**What to produce:** Copy every entry as is. Leave images out.

**Extracted records:**

----------

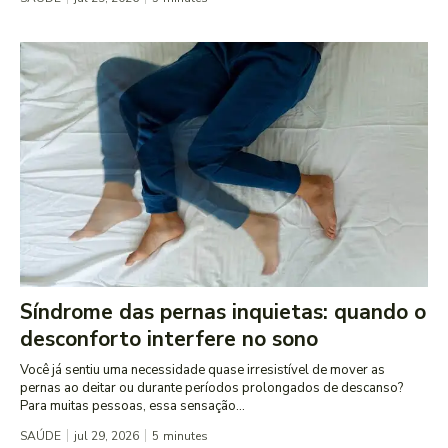
Síndrome das pernas inquietas: quando o
desconforto interfere no sono
Você já sentiu uma necessidade quase irresistível de mover as
pernas ao deitar ou durante períodos prolongados de descanso?
Para muitas pessoas, essa sensação...
SAÚDE
jul 29, 2026
5
minutes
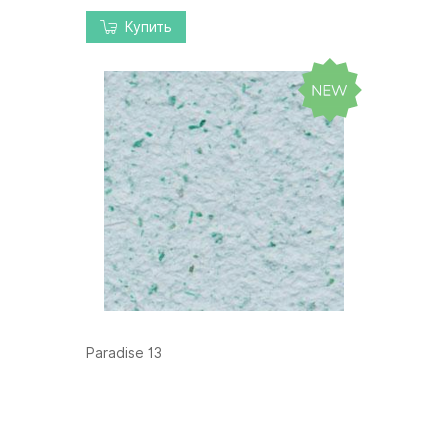
Купить
Paradise 13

----------

**Written reply:**
Síndrome das pernas inquietas: quando o
desconforto interfere no sono
Você já sentiu uma necessidade quase irresistível de mover as
pernas ao deitar ou durante períodos prolongados de descanso?
Para muitas pessoas, essa sensação...
SAÚDE
jul 29, 2026
5
minutes
Купить
Paradise 13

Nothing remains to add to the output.